Does using DFs on mobile devices result in enhanced learning outcome in teaching academic vocabulary?
Materials and Methods
The participants of the current study were 86 Iranian university students (49 females, 37 males) majoring in Psychology, recruited through purposive sampling. The following criteria were implemented in selecting the participants: nationality (i.e., Iranian), education level (i.e., Psychology major), and limited or no prior experience in living in an English-speaking country. The mean age of the participants was 22, and the majority were at the intermediate level in English based on (1) responses to the self-report proficiency measure, and (2) the results of the Cambridge Placement Test (Test Your English, 2022). The test is an online instrument with 25 multiple-choice format questions, which is used as a quick placement test for English language learners. It takes around 10 to 15 min to complete the test. At the time of the study, the participants were taking the course “English for Psychology students” as part of their 4-credit English for Specific Purposes (ESP) education. The course aimed to familiarize the students with reading disciplinary texts in Psychology. The participants were randomly assigned to three learning conditions. The experimental group 1 (N = 31) used digital flashcards on their mobile devices, the experimental group 2 (N = 30) used paper-based flashcards, and the control group (N = 25) was given a list of target vocabulary items with associated definitions. All participants in the experimental group 1 owned smartphone or tablet devices for installing and using vocabulary-learning applications. The study adhered to ethical considerations in educational research by obtaining informed consent from participants and ensuring the confidentiality of the collected data.
Materials and Instruments
NAWL Builder Application
The study used New Academic Word List (NAWL; Browne et al., 2013) as a source for academic vocabulary in English. Accordingly, those participants in experimental group 1 installed the NAWL builder flashcards (EFL Technologies, 2017) to learn 361 academic words frequently used in Psychology (Valizadeh and Xodabande, 2021). This application is selected for this study for several reasons.
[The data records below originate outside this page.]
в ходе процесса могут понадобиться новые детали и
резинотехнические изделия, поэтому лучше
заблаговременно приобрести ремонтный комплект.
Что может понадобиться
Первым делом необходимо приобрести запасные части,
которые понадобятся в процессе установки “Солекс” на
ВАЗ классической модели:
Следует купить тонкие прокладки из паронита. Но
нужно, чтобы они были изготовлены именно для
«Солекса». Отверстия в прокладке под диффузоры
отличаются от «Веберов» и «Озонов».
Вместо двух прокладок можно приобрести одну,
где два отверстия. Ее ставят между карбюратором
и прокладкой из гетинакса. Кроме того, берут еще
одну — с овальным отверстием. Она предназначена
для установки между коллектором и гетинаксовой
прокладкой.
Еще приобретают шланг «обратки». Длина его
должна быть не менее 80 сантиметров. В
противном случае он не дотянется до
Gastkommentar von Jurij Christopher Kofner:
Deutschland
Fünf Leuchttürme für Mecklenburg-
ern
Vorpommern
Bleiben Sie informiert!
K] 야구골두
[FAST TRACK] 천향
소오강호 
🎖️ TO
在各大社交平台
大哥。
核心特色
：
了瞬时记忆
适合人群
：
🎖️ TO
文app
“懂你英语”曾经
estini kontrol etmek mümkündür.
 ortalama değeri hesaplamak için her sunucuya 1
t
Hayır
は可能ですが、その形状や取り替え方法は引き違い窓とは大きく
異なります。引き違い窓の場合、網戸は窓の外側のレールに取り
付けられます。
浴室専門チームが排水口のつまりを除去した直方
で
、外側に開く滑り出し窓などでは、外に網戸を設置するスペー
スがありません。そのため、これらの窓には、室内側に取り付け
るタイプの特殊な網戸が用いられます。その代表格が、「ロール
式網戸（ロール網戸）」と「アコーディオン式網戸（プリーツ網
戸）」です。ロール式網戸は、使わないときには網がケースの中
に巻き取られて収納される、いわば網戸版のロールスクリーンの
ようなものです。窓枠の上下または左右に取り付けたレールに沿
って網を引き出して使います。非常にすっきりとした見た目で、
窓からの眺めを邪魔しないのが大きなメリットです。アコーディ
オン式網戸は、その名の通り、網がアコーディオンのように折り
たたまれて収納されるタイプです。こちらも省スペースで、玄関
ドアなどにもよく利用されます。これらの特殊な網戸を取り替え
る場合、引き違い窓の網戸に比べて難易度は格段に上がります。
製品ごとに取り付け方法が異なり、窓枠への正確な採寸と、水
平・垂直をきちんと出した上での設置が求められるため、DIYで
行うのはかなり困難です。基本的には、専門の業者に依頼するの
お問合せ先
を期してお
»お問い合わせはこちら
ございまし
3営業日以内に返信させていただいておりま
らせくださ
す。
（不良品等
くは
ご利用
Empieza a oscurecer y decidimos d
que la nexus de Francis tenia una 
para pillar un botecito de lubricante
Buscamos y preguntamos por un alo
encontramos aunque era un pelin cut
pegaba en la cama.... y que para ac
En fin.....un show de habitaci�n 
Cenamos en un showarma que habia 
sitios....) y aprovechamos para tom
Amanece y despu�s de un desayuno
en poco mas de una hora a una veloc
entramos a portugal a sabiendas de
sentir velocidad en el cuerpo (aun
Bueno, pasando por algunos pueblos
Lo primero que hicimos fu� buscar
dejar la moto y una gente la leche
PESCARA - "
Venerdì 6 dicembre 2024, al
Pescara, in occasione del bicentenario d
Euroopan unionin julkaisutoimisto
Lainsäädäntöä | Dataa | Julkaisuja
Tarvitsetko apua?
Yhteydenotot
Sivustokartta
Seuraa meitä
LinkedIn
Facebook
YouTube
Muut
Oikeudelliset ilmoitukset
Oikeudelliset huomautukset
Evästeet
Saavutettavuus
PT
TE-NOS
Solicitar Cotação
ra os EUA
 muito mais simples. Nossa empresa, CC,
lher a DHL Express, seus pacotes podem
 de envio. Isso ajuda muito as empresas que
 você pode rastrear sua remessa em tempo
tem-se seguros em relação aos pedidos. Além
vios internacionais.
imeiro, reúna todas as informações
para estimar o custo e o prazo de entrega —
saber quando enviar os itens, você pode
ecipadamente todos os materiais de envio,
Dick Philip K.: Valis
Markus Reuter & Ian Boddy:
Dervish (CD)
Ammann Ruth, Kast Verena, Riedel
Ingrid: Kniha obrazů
First, it is freely accessible from the Google Play Store and Apple’s App Store for Android and iOS platforms. Second, using a built-in spaced repetition system (Kornell, 2009), the application facilitates the learning of vocabulary items in the NAWL list (Browne et al., 2013). Third, the NAWL builder employs a set of simple tools for learning vocabulary which makes it easy to use for language learners and keeps a detailed record of the users’ progress in vocabulary learning that can be emailed to the teacher. Moreover, the application uses simple English in the definitions given for academic vocabulary and provides part of speech information and North American pronunciation for the target words. In order to compare learning gains from different materials, the experimental group 2 was given ready-made paper flashcards for learning the same words that contained word form and related part of speech information on one side of the card, and simple definitions on the other side. The content of these word cards was similar to the cards in NAWL builder, except for the audio component of words. The control group was given a list of 361 academic words with their part of speech information and definitions.
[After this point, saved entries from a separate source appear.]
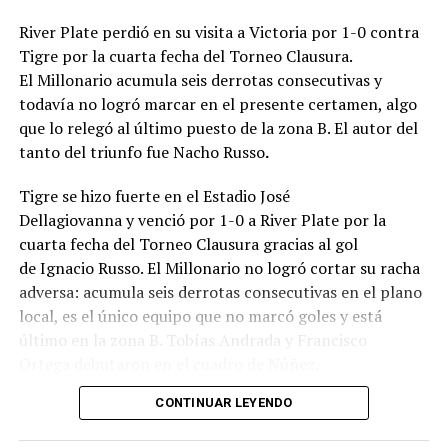
River Plate perdió en su visita a Victoria por 1-0 contra
Tigre por la cuarta fecha del Torneo Clausura.
El Millonario acumula seis derrotas consecutivas y
todavía no logró marcar en el presente certamen, algo
que lo relegó al último puesto de la zona B. El autor del
tanto del triunfo fue Nacho Russo
.
Tigre se hizo fuerte en el Estadio José
Dellagiovanna y venció por 1-0 a River Plate por la
cuarta fecha del Torneo Clausura gracias al gol
de Ignacio Russo. El Millonario no logró cortar su racha
adversa: acumula seis derrotas consecutivas en el plano
local, es el único equipo que no marcó goles y está
último en la zona B. Tobías Andrada y Francisco
Ortega debutaron en el cuadro de Núñez.
CONTINUAR LEYENDO
River monopolizó la posesión de la pelota a lo largo del
primer tiempo, aunque tuvo dificultades para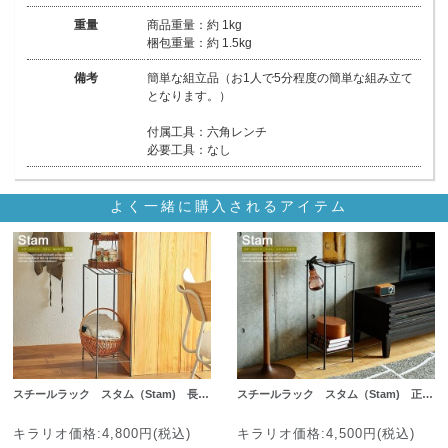
重量
商品重量：約 1kg
梱包重量：約 1.5kg
備考
簡単な組立品（お1人で5分程度の簡単な組み立て
となります。）
付属工具：六角レンチ
必要工具：なし
よく一緒に購入されるアイテム
スチールラック スタム（Stam) 長…
スチールラック スタム（Stam) 正…
キラリオ価格:4,800円(税込)
キラリオ価格:4,500円(税込)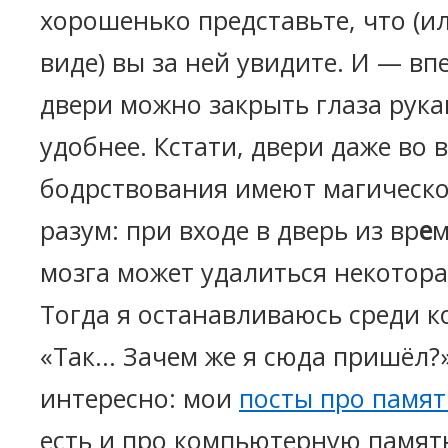
хорошенько представьте, что (ил
виде) вы за ней увидите. И — вп
двери можно закрыть глаза рука
удобнее. Кстати, двери даже во 
бодрствования имеют магическо
разум: при входе в дверь из вр
е
м
мозга может удалиться некотор
Тогда я останавливаюсь среди 
«Так... Зачем же я сюда пришёл?
интересно: мои
посты про памят
есть и про компьютерную память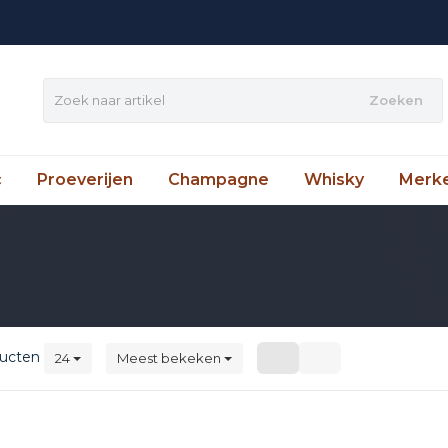
Zoeken
c
Proeverijen
Champagne
Whisky
Merk
ucten
24
Meest bekeken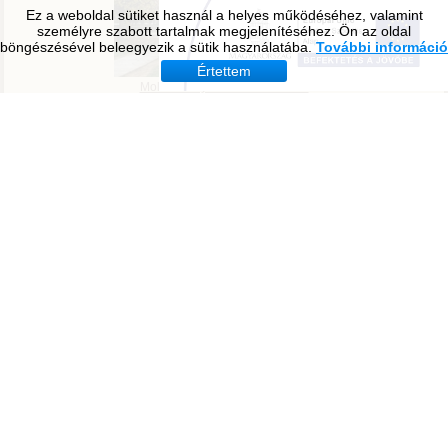
Ez a weboldal sütiket használ a helyes működéséhez, valamint
személyre szabott tartalmak megjelenítéséhez. Ön az oldal
böngészésével beleegyezik a sütik használatába.
További információ
Értettem
Tavirózsa Óvoda
Molnár Mátyás Általános Iskola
In order to test the participants’ vocabulary knowledge before and following the treatment, two measures of receptive knowledge of academic vocabulary were employed. In this regard, New Academic Word List Test (NAWLT; Stoeckel and Bennett, 2020) was used as the first measure, which is a standard and validated diagnostic test of written receptive knowledge of vocabulary items in the NAWL. The NAWLT contains 40 items in multiple-choice format, and short sentences containing the target word in a natural but non-defining context are provided in the questions. The development of the NAWLT items was based on sound specifications, and the test in general shows high reliability (Cronbach’s alpha = 0.75). Moreover, two Vocabulary Knowledge Tests (VKT) each containing 60 multiple-choice items were developed to test the knowledge of 361 academic words frequently used in Psychology texts. For designing these tests, 120 items out of 361 words were selected randomly and assigned to two sets using the research randomizer website. The distractors in these tests were selected from simple definitions provided for NAWL items. The reliability of the developed test was acceptable (Cronbach’s alpha = 0.83), and its validity was examined in relation to the NAWLT in a pilot testing session on a similar sample (N = 20), and the test demonstrated acceptable concurrent validity (Frey, 2018) with an established instrument.
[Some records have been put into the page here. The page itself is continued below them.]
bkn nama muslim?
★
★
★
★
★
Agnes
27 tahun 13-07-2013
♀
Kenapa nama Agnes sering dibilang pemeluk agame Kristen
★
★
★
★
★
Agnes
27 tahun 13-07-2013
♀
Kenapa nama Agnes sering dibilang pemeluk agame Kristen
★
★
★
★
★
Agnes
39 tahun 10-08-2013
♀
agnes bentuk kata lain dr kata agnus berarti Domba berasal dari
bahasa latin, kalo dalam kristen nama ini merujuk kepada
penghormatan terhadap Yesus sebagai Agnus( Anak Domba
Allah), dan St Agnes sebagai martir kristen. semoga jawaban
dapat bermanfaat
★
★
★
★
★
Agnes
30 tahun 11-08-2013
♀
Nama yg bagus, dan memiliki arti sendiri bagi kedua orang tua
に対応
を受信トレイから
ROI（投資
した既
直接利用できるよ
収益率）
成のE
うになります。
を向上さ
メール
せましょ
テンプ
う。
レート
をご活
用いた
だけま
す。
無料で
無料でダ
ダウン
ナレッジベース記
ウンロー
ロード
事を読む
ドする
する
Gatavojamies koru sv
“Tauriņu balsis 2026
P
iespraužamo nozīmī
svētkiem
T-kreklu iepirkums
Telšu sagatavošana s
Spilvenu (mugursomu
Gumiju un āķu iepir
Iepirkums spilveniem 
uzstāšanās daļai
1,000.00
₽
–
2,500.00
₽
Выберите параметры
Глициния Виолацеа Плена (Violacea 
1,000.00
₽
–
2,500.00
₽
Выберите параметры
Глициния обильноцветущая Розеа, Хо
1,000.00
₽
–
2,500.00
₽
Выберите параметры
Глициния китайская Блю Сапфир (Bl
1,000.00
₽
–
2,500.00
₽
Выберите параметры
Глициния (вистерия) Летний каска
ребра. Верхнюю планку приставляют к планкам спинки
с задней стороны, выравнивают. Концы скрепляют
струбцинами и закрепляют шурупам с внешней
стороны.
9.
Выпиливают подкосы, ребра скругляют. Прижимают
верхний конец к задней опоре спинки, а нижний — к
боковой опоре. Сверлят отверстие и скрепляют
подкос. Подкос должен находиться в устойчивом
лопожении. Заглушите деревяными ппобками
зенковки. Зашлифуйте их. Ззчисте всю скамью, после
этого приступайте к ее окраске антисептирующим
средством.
Procedures and Data Analysis
At the start of the academic semester, the participants’ vocabulary knowledge was tested using the above-mentioned measures. This initial assessment of the vocabulary learning needs was followed by a one-hour training session for all participants on vocabulary learning strategies with focusing on digital flashcards and word lists. Then, the participants in the experimental group 2 and the control group were given ready-made flashcards and the word list, respectively. The participants in experimental group 1 installed the NAWL builder application and received instructions for selecting the 361 academic words that are relevant to Psychology. To this end, printed copies of the list of the frequently used NAWL items in Psychology (Valizadeh and Xodabande, 2021) which were sorted in alphabetical order were given to the participants, and they were asked to select the vocabulary items in the list1.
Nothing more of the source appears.